If not for Kitty Kitty Bang Bang, I might never have seen the crusty, poster-slathered inside of CBGB. And now it's gone. Check out Yahoo News' article on its final show:

http://news.yahoo.com/s/ap/20061016/ap_en_mu/music_cbgb_finale

I like that Patti Smith and members of Blondie were there to close it out.

But I gotta tell ya: Hilly Kristal? I'm not a fan.

Don't let the fluff in this piece fool you. Kristal let this happen. To some degree, he even wanted it to happen. CBGB's last gasp as a culturally active institution was sometime back in the '80s, if not earlier. Since then, it's pretty much just been a t-shirt. Kristal never really grasped the cultural significance of his own venue or its meaning in the birth of punk -- he merely wanted to make a buck. So when it began to look like CBGB was going to bite the dust a few years ago, he immediately started talking about moving to New Jersey or Las Vegas. He didn't understand that it wasn't the name CBGB, or the awning, or the logo that made CBs important -- it was the space.

It was the disgusting, awkwardly-shaped, piss-infested, sounds-like-shit space. It's a space only a punk could love. It's a place you can only enjoy if you don't give a fuck about anything, drink hard, and prefer physically intimidating your crowd over performing for them. Kristal, ever clueless, recently said, “For some reason, they want us here. I don’t know why it matters to them, but it does.”

[Read more of that interview here. It's excellent.]

As the interview makes painfully clear, Kristal does not care about the space. It was filled with numerous code violations (a big no-no after the Great White show fire in RI); he didn't pay his rent; he's long viewed the place as an instution to museumify, rather than a living place that can transform music and culture.

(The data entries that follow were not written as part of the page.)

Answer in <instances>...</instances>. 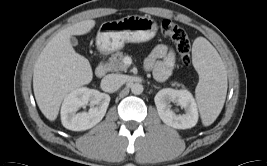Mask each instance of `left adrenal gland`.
<instances>
[{
    "instance_id": "a2214340",
    "label": "left adrenal gland",
    "mask_w": 267,
    "mask_h": 166,
    "mask_svg": "<svg viewBox=\"0 0 267 166\" xmlns=\"http://www.w3.org/2000/svg\"><path fill=\"white\" fill-rule=\"evenodd\" d=\"M154 87L157 88V89H159V87H157V86H155V85H154Z\"/></svg>"
}]
</instances>
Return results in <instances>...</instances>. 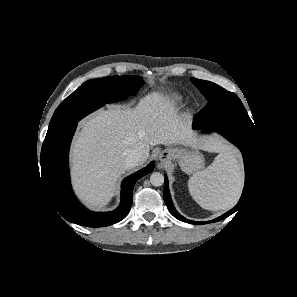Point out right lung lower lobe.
Segmentation results:
<instances>
[{
	"mask_svg": "<svg viewBox=\"0 0 297 297\" xmlns=\"http://www.w3.org/2000/svg\"><path fill=\"white\" fill-rule=\"evenodd\" d=\"M77 122L59 133L45 138L40 162L42 183L48 199L57 212L66 220L87 227H104L121 221L132 205L133 187L138 179L150 173L154 163L128 176L122 182L121 204L107 213H94L84 208L75 198L69 179L68 152Z\"/></svg>",
	"mask_w": 297,
	"mask_h": 297,
	"instance_id": "right-lung-lower-lobe-1",
	"label": "right lung lower lobe"
}]
</instances>
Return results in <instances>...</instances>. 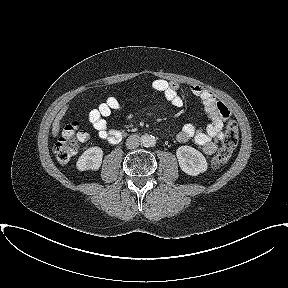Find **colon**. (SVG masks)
Wrapping results in <instances>:
<instances>
[{
  "label": "colon",
  "instance_id": "colon-1",
  "mask_svg": "<svg viewBox=\"0 0 288 288\" xmlns=\"http://www.w3.org/2000/svg\"><path fill=\"white\" fill-rule=\"evenodd\" d=\"M88 138L78 122L68 124L62 131L54 145V153L61 163L68 162L77 152L79 144ZM239 141V130L235 120H228L227 127L222 139V146L211 158V166L218 168L227 163L236 149Z\"/></svg>",
  "mask_w": 288,
  "mask_h": 288
}]
</instances>
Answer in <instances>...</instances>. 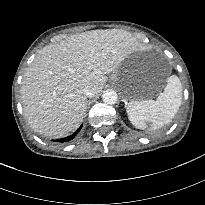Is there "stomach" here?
<instances>
[{
	"instance_id": "stomach-1",
	"label": "stomach",
	"mask_w": 205,
	"mask_h": 205,
	"mask_svg": "<svg viewBox=\"0 0 205 205\" xmlns=\"http://www.w3.org/2000/svg\"><path fill=\"white\" fill-rule=\"evenodd\" d=\"M142 66L128 60L123 62L111 75V82L129 101H143L156 96L164 86V81L149 83L145 80Z\"/></svg>"
}]
</instances>
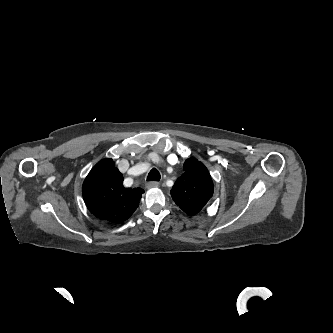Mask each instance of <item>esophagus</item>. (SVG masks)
<instances>
[{
  "mask_svg": "<svg viewBox=\"0 0 333 333\" xmlns=\"http://www.w3.org/2000/svg\"><path fill=\"white\" fill-rule=\"evenodd\" d=\"M158 186H159V182H157V181H151L146 184L147 188H154V187H158Z\"/></svg>",
  "mask_w": 333,
  "mask_h": 333,
  "instance_id": "esophagus-1",
  "label": "esophagus"
}]
</instances>
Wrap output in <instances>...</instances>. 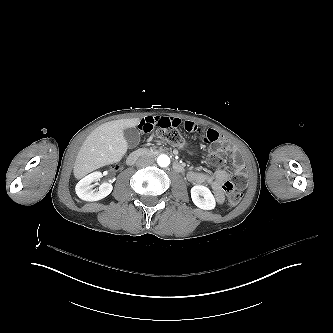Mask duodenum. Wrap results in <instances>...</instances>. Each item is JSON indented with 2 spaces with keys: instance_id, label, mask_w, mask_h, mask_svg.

CBGB is dead. Long live CBGB.

1 comment:

Anonymous said...

I was able to play there a few times before its closing. I have to say, the only thing I really liked about it was that there was always on audience. Be it a Monday or Tuesday night, the place always had a crowd. And not just a crowd. A crowd of music lovers, people who came to actually watch the bands. A far departure from the CT scene.